SurfaceFlinger启动后线程调用readyToRun函数时设定有一个属性值:

status_t SurfaceFlinger::readyToRun()

{

LOGI( "SurfaceFlinger's main thread ready to run. "

"Initializing graphics H/W...");

...

/*

* We're now ready to accept clients...

*/

// start boot animation

property_set("ctl.start", "bootanim");

return NO_ERROR;

}

是如何启动bootanim这个服务的呢?bootanim就是开机动画的一个单独进程,在init.rc中以 service bootanim /system/bin/bootanimation 作为一个服务启动,为了使用图形系统功能必须等待SurfaceFlinger启动后才能执行,这里就利用属性服务作为进程同步之用法。

下面我们就这个流程进行一个简单梳理:

一、属性客户端流程

property_set("ctl.start", "bootanim"); 这就是启动触发点!!!

-->

property_set @ /system/core/libcutils/properties.c

int property_set(const char *key, const char *value)

{

msg.cmd = PROP_MSG_SETPROP;

strcpy((char*) msg.name, key);

strcpy((char*) msg.value, value);

return send_prop_msg(&msg);

}

-->

这里就是通过一个普通的TCP(SOCK_STREAM)套接字进行通讯

static int send_prop_msg(prop_msg *msg)

{

s = socket_local_client(PROP_SERVICE_NAME,

ANDROID_SOCKET_NAMESPACE_RESERVED,

SOCK_STREAM);

if(s < 0) return -1;

while((r = send(s, msg, sizeof(prop_msg), 0)) < 0) {

if((errno == EINTR) || (errno == EAGAIN)) continue;

break;

}

close(s);

return r;

}

二、服务端是如何监听并实现注程

main @ /system/core/init/init.c

int main(int argc, char **argv)

{

int property_set_fd = -1;

/* read any property files on system or data and

* fire up the property service.
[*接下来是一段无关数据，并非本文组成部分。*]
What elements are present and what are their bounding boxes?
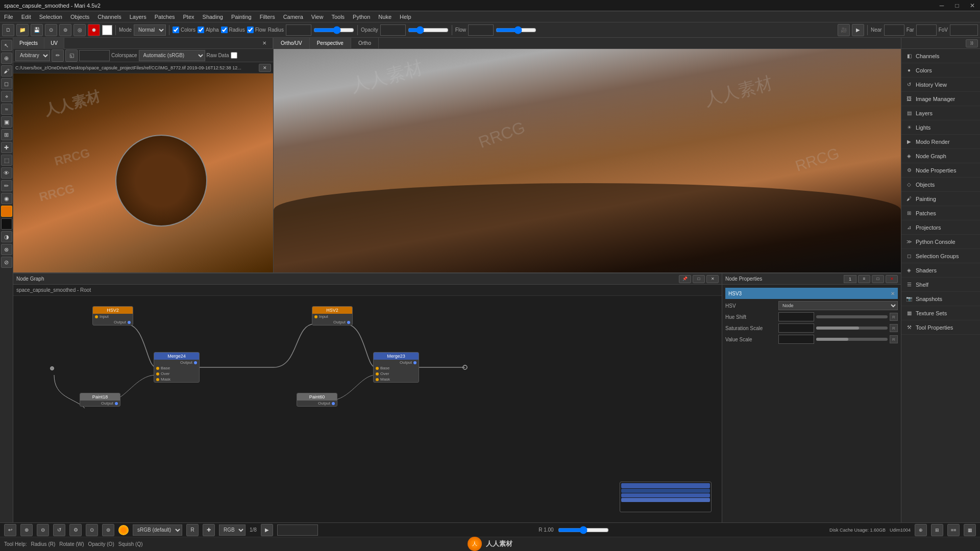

This must happen

* after the ro.foo properties are set above so

* that /data/local.prop cannot interfere with them.

*/

property_set_fd = start_property_service();

// 将 property_set_fd 设定到poll监听队列

ufds[0].fd = device_fd;

ufds[0].events = POLLIN;

ufds[1].fd = property_set_fd;

ufds[1].events = POLLIN;

for(;;) {

...

nr = poll(ufds, fd_count, timeout);

// 监听到有属性服务请求需要处理

if (ufds[1].revents == POLLIN)

handle_property_set_fd(property_set_fd);

...

}

return 0;

}

先看一下 start_property_service 如何实现的?

int start_property_service(void)

{

int fd;

load_properties_from_file(PROP_PATH_SYSTEM_BUILD);

load_properties_from_file(PROP_PATH_SYSTEM_DEFAULT);

load_properties_from_file(PROP_PATH_LOCAL_OVERRIDE);

/* Read persistent properties after all default values have been loaded. */

load_persistent_properties();

fd = create_socket(PROP_SERVICE_NAME, SOCK_STREAM, 0666, 0, 0);

if(fd < 0) return -1;

fcntl(fd, F_SETFD, FD_CLOEXEC);

fcntl(fd, F_SETFL, O_NONBLOCK);

listen(fd, 8);

return fd;

}

ok,明白了吧,创建了一个SOCK_STREAM套接字并进入监听listen状态

handle_property_set_fd @ /system/core/init/property_service.c

void handle_property_set_fd(int fd)

{

//1、接收socket请求连接

if ((s = accept(fd, (struct sockaddr *) &addr, &addr_size)) < 0) {

return;

}

//2、收取属性请求数

r = recv(s, &msg, sizeof(msg), 0);

close(s);

//3、处理属情请求数据【 】

switch(msg.cmd) {

case PROP_MSG_SETPROP:

...

if(memcmp(msg.name,"ctl.",4) == 0) {

if (check_control_perms(msg.value, cr.uid, cr.gid)) {

handle_control_message((char*) msg.name + 4, (char*) msg.value);

}

}else {

if (check_perms(msg.name, cr.uid, cr.gid)) {

property_set((char*) msg.name, (char*) msg.value);

}

}

}

}

由于请求消息是:ctl.start 则执行 handle_control_message 这个函数:

handle_control_message @ /system/core/init/init.c

void handle_control_message(const char *msg, const char *arg)

{

if (!strcmp(msg,"start")) {

msg_start(arg);

} else if (!strcmp(msg,"stop")) {

msg_stop(arg);

} else {

ERROR("unknown control msg '%s'\n", msg);

}

}

static void msg_start(const char *name)

{

svc = service_find_by_name(name);

...

service_start(svc, args);

}

static void msg_stop(const char *name)

{

struct service *svc = service_find_by_name(name);

service_stop(svc);

}

看下上面的代码大家应该明白了吧,就是请求ServiceManager服务进行启动或停止某个服务,这里就是那是 bootanim 服务了。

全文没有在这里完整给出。